An IND Technology team was able to confirm the breakage when it visited the site in mid-May.

“The company alerted Powercor, which immediately sent a crew to make the conductor safe, so it couldn’t fall or unravel further to create an electrocution risk from hanging strands of wire,” Dr Wong said.

“They came back and fully repaired it two days later.”

The EFD technology uses pole-mounted sensors every 5km.

It continuously monitors powerline networks to detect problems before they create serious safety risks, such as bushfires, locating them accurately within ten metres so crews can go directly to the problem and repair it.

IND Technology developed it with support from Deakin and RMIT Universities.

Local landowner, Michael Thorne, said he was very happy the problem had been found and fixed.

“I often walk through this paddock with the children and we look at the stock and the pasture but never think to look at the powerline above. If that strand had kept unravelling and one of us had walked into it, we could have been killed,” he said.

Mr Thorne is active in the local CFA and is very conscious of the fire risk of fallen powerlines.

“If a fire started under this powerline in the peak of Summer it would likely run up the hill to destroy our property and others further along Porcupine Ridge. An afternoon wind change would then likely drive it into the State Forest only a few hundred metres away. The outcome could be very bad.”

The line had been inspected just a few months earlier and would not have been inspected again until after two more fire seasons.

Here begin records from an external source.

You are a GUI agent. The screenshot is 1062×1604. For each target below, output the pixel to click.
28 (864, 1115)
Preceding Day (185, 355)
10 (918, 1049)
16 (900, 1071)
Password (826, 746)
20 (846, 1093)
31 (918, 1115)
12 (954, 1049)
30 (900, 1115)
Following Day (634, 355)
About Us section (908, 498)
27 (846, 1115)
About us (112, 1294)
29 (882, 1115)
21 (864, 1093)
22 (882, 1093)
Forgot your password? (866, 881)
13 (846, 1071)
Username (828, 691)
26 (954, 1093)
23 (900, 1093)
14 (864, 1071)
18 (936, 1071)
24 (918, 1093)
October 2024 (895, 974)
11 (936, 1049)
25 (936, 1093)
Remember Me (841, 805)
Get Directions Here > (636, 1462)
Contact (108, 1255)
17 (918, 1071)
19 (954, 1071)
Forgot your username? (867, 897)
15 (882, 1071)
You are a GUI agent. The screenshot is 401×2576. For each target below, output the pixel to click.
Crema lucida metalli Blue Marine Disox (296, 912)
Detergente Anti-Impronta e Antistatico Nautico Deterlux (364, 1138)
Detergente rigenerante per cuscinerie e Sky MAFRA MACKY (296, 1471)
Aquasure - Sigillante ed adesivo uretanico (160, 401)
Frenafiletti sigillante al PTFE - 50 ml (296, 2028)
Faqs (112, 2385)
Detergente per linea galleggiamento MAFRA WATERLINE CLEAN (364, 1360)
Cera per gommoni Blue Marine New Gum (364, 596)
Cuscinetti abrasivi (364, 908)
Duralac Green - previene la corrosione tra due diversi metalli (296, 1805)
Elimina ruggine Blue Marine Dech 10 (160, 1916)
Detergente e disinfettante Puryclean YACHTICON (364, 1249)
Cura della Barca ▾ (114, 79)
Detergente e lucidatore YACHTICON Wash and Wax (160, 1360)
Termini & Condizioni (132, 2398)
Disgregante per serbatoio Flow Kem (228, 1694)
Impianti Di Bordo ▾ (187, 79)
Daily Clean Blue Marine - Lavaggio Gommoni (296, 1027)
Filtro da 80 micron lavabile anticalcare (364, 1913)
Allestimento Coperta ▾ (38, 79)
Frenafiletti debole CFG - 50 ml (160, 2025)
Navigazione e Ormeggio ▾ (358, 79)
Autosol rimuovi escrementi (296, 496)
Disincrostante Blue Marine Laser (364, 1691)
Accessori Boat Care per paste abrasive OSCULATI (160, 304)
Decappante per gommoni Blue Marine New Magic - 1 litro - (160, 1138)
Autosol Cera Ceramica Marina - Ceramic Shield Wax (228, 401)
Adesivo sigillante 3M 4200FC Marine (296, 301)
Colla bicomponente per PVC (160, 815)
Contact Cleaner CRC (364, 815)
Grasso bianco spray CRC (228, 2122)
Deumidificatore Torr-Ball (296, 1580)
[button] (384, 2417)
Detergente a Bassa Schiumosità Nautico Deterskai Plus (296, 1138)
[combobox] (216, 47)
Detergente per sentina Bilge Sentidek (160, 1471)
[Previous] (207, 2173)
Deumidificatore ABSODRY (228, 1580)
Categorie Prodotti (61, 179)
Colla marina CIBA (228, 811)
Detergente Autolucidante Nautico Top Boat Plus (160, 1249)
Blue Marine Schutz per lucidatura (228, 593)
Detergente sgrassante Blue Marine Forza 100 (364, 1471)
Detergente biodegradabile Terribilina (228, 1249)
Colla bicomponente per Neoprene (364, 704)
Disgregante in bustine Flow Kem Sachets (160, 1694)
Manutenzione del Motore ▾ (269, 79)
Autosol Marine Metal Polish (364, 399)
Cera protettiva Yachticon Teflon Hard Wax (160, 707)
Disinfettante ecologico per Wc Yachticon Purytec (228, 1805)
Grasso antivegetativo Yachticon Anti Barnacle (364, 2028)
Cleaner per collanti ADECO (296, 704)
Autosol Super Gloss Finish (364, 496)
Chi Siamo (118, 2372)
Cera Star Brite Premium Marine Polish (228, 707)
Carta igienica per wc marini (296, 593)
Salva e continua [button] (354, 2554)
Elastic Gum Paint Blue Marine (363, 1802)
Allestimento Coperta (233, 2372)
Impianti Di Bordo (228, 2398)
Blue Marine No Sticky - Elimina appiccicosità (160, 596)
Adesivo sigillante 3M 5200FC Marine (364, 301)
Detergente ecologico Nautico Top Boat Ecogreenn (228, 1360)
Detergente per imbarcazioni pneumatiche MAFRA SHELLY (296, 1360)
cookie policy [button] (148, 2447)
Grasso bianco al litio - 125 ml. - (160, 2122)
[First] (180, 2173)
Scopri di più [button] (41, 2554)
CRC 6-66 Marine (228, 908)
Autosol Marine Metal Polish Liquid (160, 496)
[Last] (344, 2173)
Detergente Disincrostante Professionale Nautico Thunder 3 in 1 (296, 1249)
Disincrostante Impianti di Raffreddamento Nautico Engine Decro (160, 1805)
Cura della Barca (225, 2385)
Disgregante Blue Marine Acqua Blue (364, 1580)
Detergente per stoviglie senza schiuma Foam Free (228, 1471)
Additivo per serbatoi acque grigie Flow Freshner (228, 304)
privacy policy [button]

Broken conductor strands like this one were implicated in Victoria’s worst-ever powerline fire disaster, the Kilmore East Kinglake fire which killed more than 120 people on Black Saturday.

This marks the third powerline at risk of falling that EFD has found in a small-scale government-funded trial, covering less than half a per cent of Victoria’s high fire risk powerlines.

The results of the trial indicated all 30,000km of Victoria’s single-wire powerlines in high fire-risk areas could have EFD monitoring installed for about $30-40 million.

The trial finished 12 months ago in mid-2019, but IND Technology has kept the trial systems running.

Both AusNet and Powercor are taking over ownership of the trial systems on their networks and are committed to keep them running as they consider future use of EFD systems.

NSW network owner Endeavour Energy is installing a small trial of EFD on selected Blue Mountains powerlines.

Power industry research continues to report utility powerline monitoring using visual inspection at multi-year intervals is mainly driven by the incidence of conductor falls and that a reliable and cost-efficient means of assessment of the likelihood of conductor fall is urgently needed.